Summary regarding a finite deity and evil


The motivation to take refuge in the idea of a finite God – one limited in
power and/or knowledge – can be motivated by this general assumption: the
existence of an evil E is evidence against the existence of God unless it is the
case that either (i) God lacks the power to prevent E, or (ii) God lacks the
knowledge to prevent E. Considering all the evil there is, the consequent
limitation on divine power, or divine knowledge, is enormous. No being so
limited in power or knowledge is God.
It can also be motivated by a more nuanced assumption: the existence of
an evil E is evidence against the existence of God unless it is the case that
either (i) God lacks the power to prevent E, or (ii) God lacks the knowledge to
prevent E, or (iii) God has a morally sufficient reason for allowing E. This
assumption involves three claims. The actual evils that can be prevented by a
being with power of degree P or degree of knowledge K are evils God has a
morally sufficient reason for allowing. The actual evils that God has no
morally sufficient reason for allowing are all evils whose prevention would
require a degree of power beyond P and/or a degree of knowledge beyond K.
God’s power and knowledge end at P and K. The claims involved in this
assumption are arbitrary. There is no reason to suppose that they correspond
to any actual differences in evils, knowledge, and power.^6
Denying that there is evil, or so restricting one’s notion of God so that
God is morally imperfect or so limited in power or knowledge that
preventing evil exceeds divine capacities, all are dead ends for monotheism.

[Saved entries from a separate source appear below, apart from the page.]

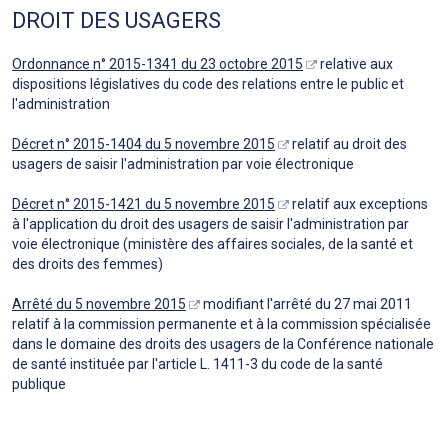
DROIT DES USAGERS
Ordonnance n° 2015-1341 du 23 octobre 2015
relative aux
dispositions législatives du code des relations entre le public et
l'administration
Décret n° 2015-1404 du 5 novembre 2015
relatif au droit des
usagers de saisir l'administration par voie électronique
Décret n° 2015-1421 du 5 novembre 2015
relatif aux exceptions
à l'application du droit des usagers de saisir l'administration par
voie électronique (ministère des affaires sociales, de la santé et
des droits des femmes)
Arrêté du 5 novembre 2015
modifiant l'arrêté du 27 mai 2011
relatif à la commission permanente et à la commission spécialisée
dans le domaine des droits des usagers de la Conférence nationale
de santé instituée par l'article L. 1411-3 du code de la santé
publique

These “answers” to the claim that evil is evidence against monotheisms are
thinly disguised admissions to the charge. Monotheism has been right in
firmly resisting these moves.
If the existence of evil is evidence against God’s existence, this does not
settle the issue as to whether God exists or as to whether it is reasonable to
believe that God exists. There might, for example, be equally strong or
stronger evidence in favor of God’s existence. But the notion that the
existence of evil actually is evidence against God’s existence should not itself
be accepted without careful examination. As we have noted, evil is evidence
against there being a God only if (a) (E) There is evil and (G) God exists are
logically incompatible, or (b) if (E) plus some set S of discernible truths is
logically incompatible with (G). But is either (a) or (b) true?